» Task details
Begin with the line holding "Design quotation forms", then print every line after it through the end of the data, exactly and with nothing added.

===== Given records

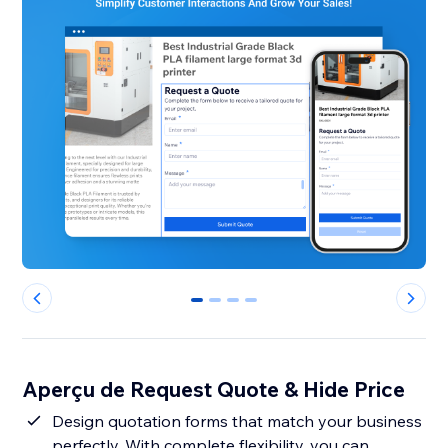
0
1
2
3
Aperçu de Request Quote & Hide Price
Design quotation forms that match your business
perfectly. With complete flexibility, you can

==========

» Written reply
Design quotation forms that match your business
perfectly. With complete flexibility, you can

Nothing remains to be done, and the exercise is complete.